PROBLEM TO WORK ON
Set down the data again exactly. Pictures are not part of the copy.

--

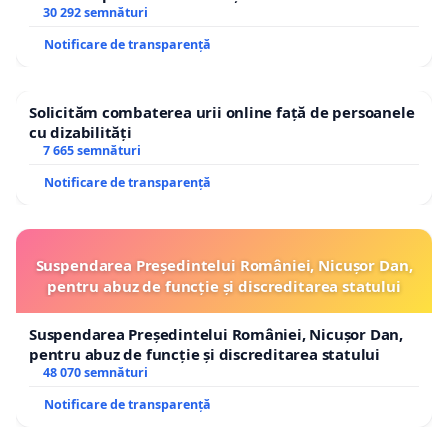
30 292 semnături
Notificare de transparență
Solicităm combaterea urii online față de persoanele
cu dizabilități
7 665 semnături
Notificare de transparență
Suspendarea Președintelui României, Nicușor Dan,
pentru abuz de funcție și discreditarea statului
Suspendarea Președintelui României, Nicușor Dan,
pentru abuz de funcție și discreditarea statului
48 070 semnături
Notificare de transparență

--

RESPONSE AREA
30 292 semnături
Notificare de transparență
Solicităm combaterea urii online față de persoanele
cu dizabilități
7 665 semnături
Notificare de transparență
Suspendarea Președintelui României, Nicușor Dan,
pentru abuz de funcție și discreditarea statului
Suspendarea Președintelui României, Nicușor Dan,
pentru abuz de funcție și discreditarea statului
48 070 semnături
Notificare de transparență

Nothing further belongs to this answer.